===== DATA RECORDS =====

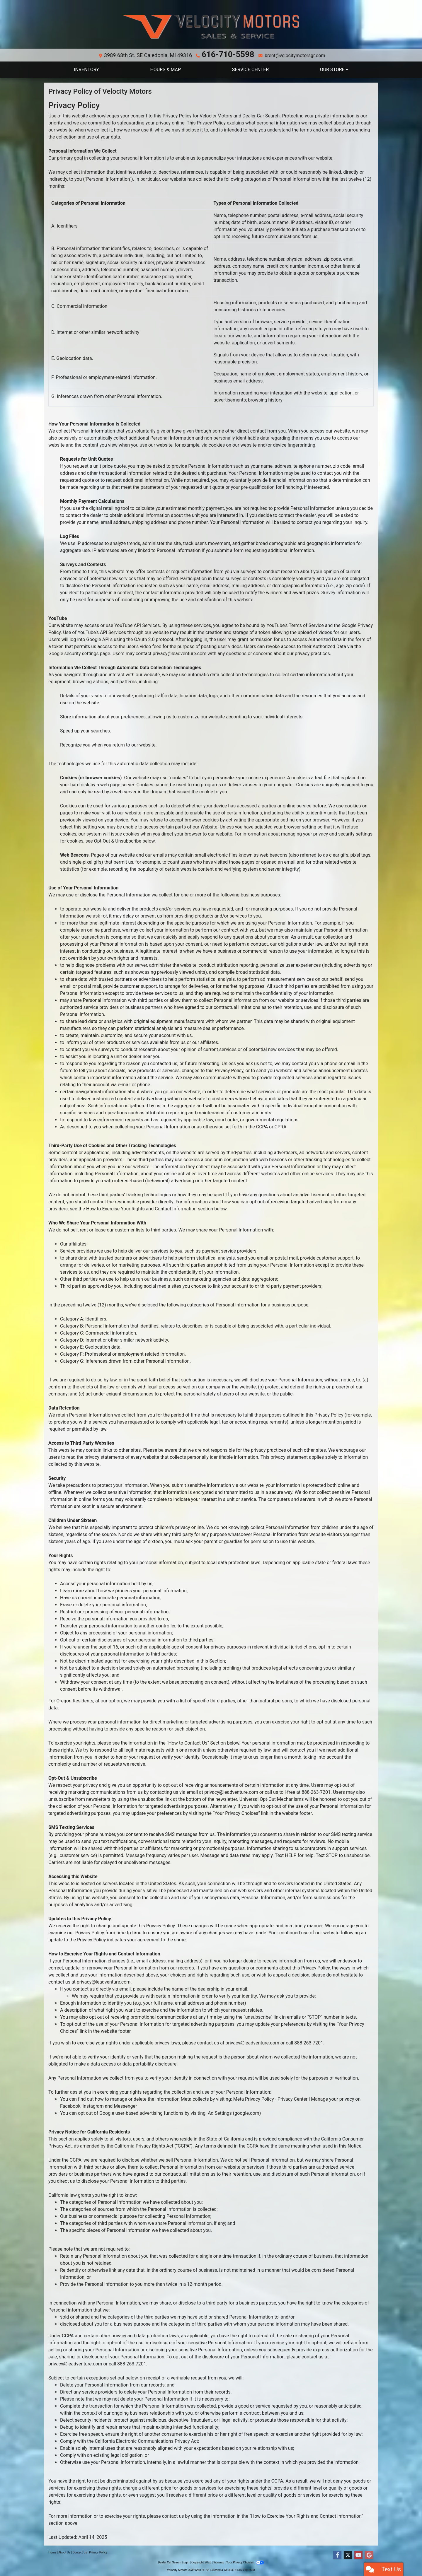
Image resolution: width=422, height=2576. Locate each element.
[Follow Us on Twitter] (348, 2554)
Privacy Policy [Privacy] (98, 2551)
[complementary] (404, 2558)
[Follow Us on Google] (369, 2554)
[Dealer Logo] (211, 27)
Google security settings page (79, 652)
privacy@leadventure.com (180, 652)
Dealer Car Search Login (173, 2561)
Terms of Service (306, 624)
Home (52, 2551)
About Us (64, 2551)
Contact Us (80, 2551)
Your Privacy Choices (245, 2561)
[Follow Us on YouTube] (358, 2554)
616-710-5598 (225, 54)
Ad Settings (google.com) (234, 2112)
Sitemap (218, 2561)
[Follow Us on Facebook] (337, 2554)
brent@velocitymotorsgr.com (285, 54)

=====

> TASK DIRECTIONS
Beginning at the line that holds "Google security settings page (79, 652)", copy every line through the end of the entries exactly as given, and only those lines.

> RESULT
Google security settings page (79, 652)
privacy@leadventure.com (180, 652)
Dealer Car Search Login (173, 2561)
Terms of Service (306, 624)
Home (52, 2551)
About Us (64, 2551)
Contact Us (80, 2551)
Your Privacy Choices (245, 2561)
[Follow Us on YouTube] (358, 2554)
616-710-5598 (225, 54)
Ad Settings (google.com) (234, 2112)
Sitemap (218, 2561)
[Follow Us on Facebook] (337, 2554)
brent@velocitymotorsgr.com (285, 54)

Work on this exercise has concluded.